The DFB Frauen’s first training camp under the management of Martina Voss-Tecklenburg has come to an end this Monday afternoon. For eight days, the 30 Germany women players have trained under top conditions in Marbella, as preparation for the year ahead – World Cup year. We caught up with the new head coach to talk about the training camp and the two friendlies against France and Sweden in late February.
DFB.de: Your first week as Germany Women’s team manager is over. There was a certain tension among the players ahead of the first meeting – how was it for you?
Martina Voss-Tecklenburg: I felt the tension too. But that’s normal: It’s a big task, so I’ll approach it respectfully and responsibly. The tension was soon relieved, however. You had the feeling from the start that this wasn’t our first week of working together, both on the pitch and off it. Everything ran very smoothly, for which huge praise goes to the team behind the team. Everyone knows how and when it is their time to complete a task and when they should take a backseat. The players also gave us in the coaching team this positive feedback. It’s been a fantastic transition, which may have been prepared, but you can’t prepare for what happens on the pitch – that’s a whole different side to teamwork. We’re on the same page - myself and the four other coaches.
DFB.de: How would you summarise things?
Voss-Tecklenburg: Positively. It has been an intense week of training in wonderful surroundings and with outstanding facilities available. Aside from the footballing side of things, we have talked theoretically about our playing philosophy. For example, the players had to reflect on the week individually, outlining the main focus of every session and stating what was good and what can be improved. This will give us an idea as coaches of how the players see themselves. One thing the players concluded in their feedback was that they made progress in each and every session. For me, aside from the focal points in training, this week was about getting to know the players, which I’ve not managed to do with all 30 players yet, but I will complete the round when back in Germany.
DFB.de: What was the point of these talks?

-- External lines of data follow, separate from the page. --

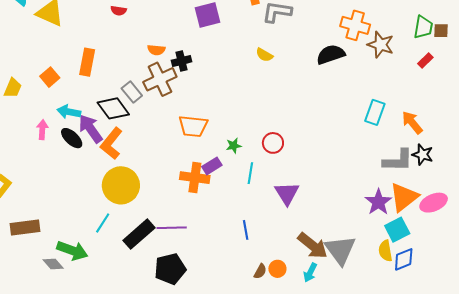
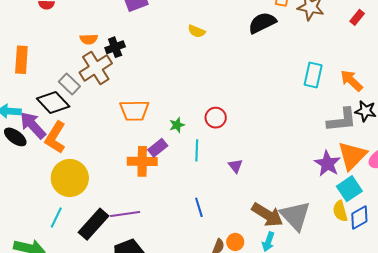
purple triangle: (287, 193) -> (235, 166), size x0.6

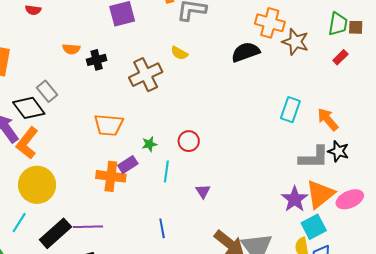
brown cross: (96, 68) -> (146, 75), moved

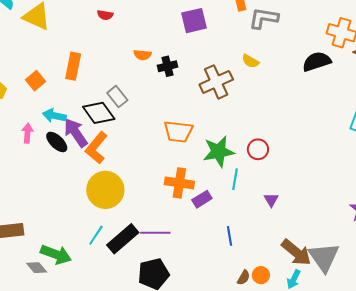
green star: (149, 144) -> (219, 152), size x2.0
purple rectangle: (128, 165) -> (202, 199), moved
cyan line: (19, 223) -> (96, 235), moved

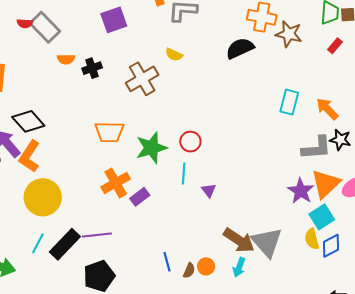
gray rectangle: (117, 97) -> (45, 27), moved, size x1.4
cyan line: (235, 179) -> (184, 174), moved
orange cross: (179, 183) -> (116, 183), turned -32
blue line: (230, 236) -> (167, 262), moved

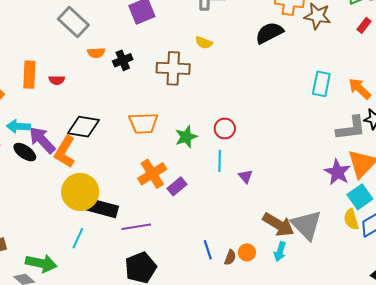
red semicircle: (25, 23) -> (57, 80), moved
brown cross: (142, 79) -> (173, 68), turned 36
black diamond: (28, 121) -> (83, 127), moved, turned -36
green star: (151, 148) -> (186, 137), size x0.7
black rectangle: (65, 244) -> (101, 208), moved, turned 64

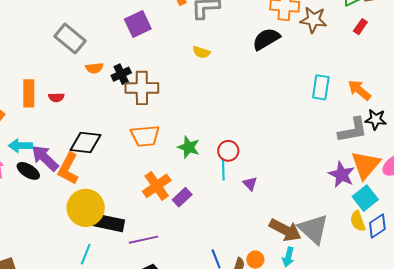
brown cross: (173, 68) -> (142, 88), moved
red circle: (225, 129) -> (228, 151), moved
green star: (186, 137) -> (189, 147), turned -30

Voss-Tecklenburg: One talk lasts for around 30 to 40 minutes, in which the players are supposed to tell me among other things what position they see themselves in. But it’s not all about their view on the game, it’s also about their characteristics. I am convinced that certain positions in football require certain characteristics, so I want to get to know the players as people. That was my aim, which is why the talks were held one-to-one, in order to establish a degree of trust. Furthermore, I discussed an objective for each player, paired with questions on what support they would need in order to achieve this. Whether that be from the DFB, the coaching staff or the organisation. At the end of the day, it’s about getting a top performance out of them.
DFB.de: There were a lot of young players in the squad for the first time. What impression did you get of them?
Voss-Tecklenburg: The younger ones said after a day that it was really cool here. They were welcomed into the team well. Obviously they were somewhat nervous and tense going into this, but we took it one step at a time and made it very clear that they can’t do anything wrong here, but should just bring everything they’ve got. It was exciting to see them all and what we really like is how open they are. They are grateful for every bit of feedback and always want to improve.
DFB.de: What do you make of the atmosphere on the whole?
Voss-Tecklenburg: It’s was a seamless transition in a relaxed atmosphere, coupled with the fact that everyone knows exactly when to focus again. That’s exactly what we need, this differentiation between relaxation, focus, clearing your head and staying cool.
DFB.de: You will face France and Sweden in the first two international friendlies – why did you choose these two demanding tasks?
Voss-Tecklenburg: It is good for us to have to prove ourselves against these top teams before the World Cup. On the one hand it helps us find out what we can bring to the table and whether our game plan can already be implemented against these opponents, or whether it needs adapting. We also want to see how far our players have come: We’re playing in a World Cup in June, so we’ll need to push ourselves to our limits in every game anyway by then, so it’s good to test ourselves against the better teams. Britta Carlson and I will stay another day and watch the game between Spain and USA as well.